In matvis, we also make the following assumptions/approximations (these aren’t fundamental to the algorithm, and may be updated at a later date):

  1. The sky is unpolarized

  2. The ground provides a perfectly conducting ground plane and is perfectly flat out to the horizon (i.e., we see everything up to the horizon, and nothing at all beyond it).

  3. The Earth rotates as a rigid body along a single axis. This makes updating of sky coordinates over time much faster, at the expense of a little bit of accuracy, if a long time is simulated.

Now, let the discrete pixels of the sky model (or discrete sources, if the sky model is composed of such) in topocentric coordinates (i.e. sin-projected l, m) be \(\vec{X}(t)\), and their flux-density by I.

Then, with all these approximations in place, we can rewrite our visibility equation for baseline ij and feed-pair pq as:

\[V^{pq}_{ij}(t) = \sum_n \vec{A}^p_i(\vec{X}_n(t)) \cdot \vec{A}^q_i(\vec{X}_n(t)) I_n \exp(-2\pi i \nu \vec{X}_n \cdot \vec{b}_{ij}/c).\]

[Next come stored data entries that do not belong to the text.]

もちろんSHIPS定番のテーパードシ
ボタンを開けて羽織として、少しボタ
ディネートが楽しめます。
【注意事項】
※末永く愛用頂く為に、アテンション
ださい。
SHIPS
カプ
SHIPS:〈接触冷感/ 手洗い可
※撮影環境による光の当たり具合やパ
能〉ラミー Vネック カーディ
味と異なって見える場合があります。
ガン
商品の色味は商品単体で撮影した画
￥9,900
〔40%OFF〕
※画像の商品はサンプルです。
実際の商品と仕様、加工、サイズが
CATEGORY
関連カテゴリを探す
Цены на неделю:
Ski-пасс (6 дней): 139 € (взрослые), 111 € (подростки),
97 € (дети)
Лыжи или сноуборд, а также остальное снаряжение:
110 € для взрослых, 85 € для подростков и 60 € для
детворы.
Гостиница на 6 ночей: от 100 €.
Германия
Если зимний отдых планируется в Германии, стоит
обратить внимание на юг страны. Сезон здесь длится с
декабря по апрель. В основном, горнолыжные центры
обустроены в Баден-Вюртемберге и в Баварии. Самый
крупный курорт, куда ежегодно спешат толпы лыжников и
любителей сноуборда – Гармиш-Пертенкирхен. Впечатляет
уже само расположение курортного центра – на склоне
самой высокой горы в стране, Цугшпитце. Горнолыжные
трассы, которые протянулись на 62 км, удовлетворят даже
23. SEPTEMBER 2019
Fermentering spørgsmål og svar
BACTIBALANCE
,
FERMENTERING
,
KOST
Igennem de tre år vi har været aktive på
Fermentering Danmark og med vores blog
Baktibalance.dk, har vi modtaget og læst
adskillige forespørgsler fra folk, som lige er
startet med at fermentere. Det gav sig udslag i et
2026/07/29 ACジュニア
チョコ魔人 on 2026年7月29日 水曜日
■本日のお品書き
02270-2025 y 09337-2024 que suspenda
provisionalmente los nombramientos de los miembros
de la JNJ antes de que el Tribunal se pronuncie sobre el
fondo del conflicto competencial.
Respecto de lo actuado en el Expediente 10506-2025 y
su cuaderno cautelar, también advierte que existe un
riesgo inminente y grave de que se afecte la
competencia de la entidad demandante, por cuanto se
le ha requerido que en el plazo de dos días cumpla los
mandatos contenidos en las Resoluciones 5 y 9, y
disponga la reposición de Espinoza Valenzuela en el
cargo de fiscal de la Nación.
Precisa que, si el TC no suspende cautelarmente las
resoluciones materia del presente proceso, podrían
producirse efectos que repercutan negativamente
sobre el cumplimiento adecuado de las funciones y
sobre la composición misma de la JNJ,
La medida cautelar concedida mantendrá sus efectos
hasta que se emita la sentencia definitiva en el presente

This is the equation that matvis calculates.

The matvis Algorithm

Having the above mathematical framework, we can understand the steps of the matvis algorithm. Firstly, we realize that the above equation is performed at a single frequency. Thus, frequency forms our outer-most loop. Our second loop is over times.

We ask the user to give us the following:

  1. A set of antenna locations, \(D\) in Cartesian East-North-Up coordinates as a \(N_{\rm ant} \times 3\) matrix.

  2. A beam model, \(A_i(\nu, \vec{\theta})\) for each antenna that may be evaluated (or interpolated) to any particular set of topocentric coordinates. In general, the beam should be defined for each component of the electric field (ax) and for each feed of the antenna (feed).

  3. A set of sky model pixel/source locations in Cartesian equatorial coordinates (ECI). This is a coordinate system in which the positions are fixed with respect to distance stars (i.e. do not depend on the Earth’s rotation). Explicitly, in terms of RA/DEC, each source has the unit-vector (cos(RA) cos(Dec), sin(RA) cos(Dec), sin(Dec)). Let the \(3 \times N_{\rm src}\) matrix of these sources be called \(X_{\rm eq}\).

  4. A length \(N_{\rm src}\) vector of source intensities, \(I\).

Then, for a particular frequency and time, the matvis algorithm is:

  1. Compute a 3x3 rotation matrix, \(R_t\), that rotates the equatorial locations of the pixels/sources into the topocentric frame. This depends only on the latitude of the telescope and the hour-angle at the particular time.

  2. Rotate the pixels/sources into topocentric frame: \(X = R_t X_{\rm eq}\), where \(X\) is a \(3 \times N_{\rm src}\) matrix.

  3. Mask all sources that are below the horizon (i.e. \(X_2 < 0\)), leaving \(X\) as a \(3 \times N'_{\rm src}\) matrix.

  4. Interpolate the beam model onto the topocentric coordinates, i.e. produce the \(N_{\rm feed}N_{\rm ant} \times N_{\rm ax}N'_{\rm src}\) matrix \(A_{ij, kl} = A_{ijk}(X_l)\).

  5. Compute the antenna-based exponent: \(\tau = -2 \pi i \nu D \cdot X / c\), where \(\tau\) is a \(N_{\rm ant}\times N_{\rm src}\) matrix.

  6. Compute the \(N_{\rm feed}N_{\rm ant} \times N_{\rm ax}N'_{\rm src}\) “pseudo”-visibility of an antenna: \(Z_{ij, kl} = \sqrt{I}_l A_{ij, kl} \exp(\tau_{jl})\).

  7. Compute the \(N_{\rm feed} N_{\rm ant} \times N_{\rm feed} N_{\rm ant}\) visibility: \(V = Z Z^*\).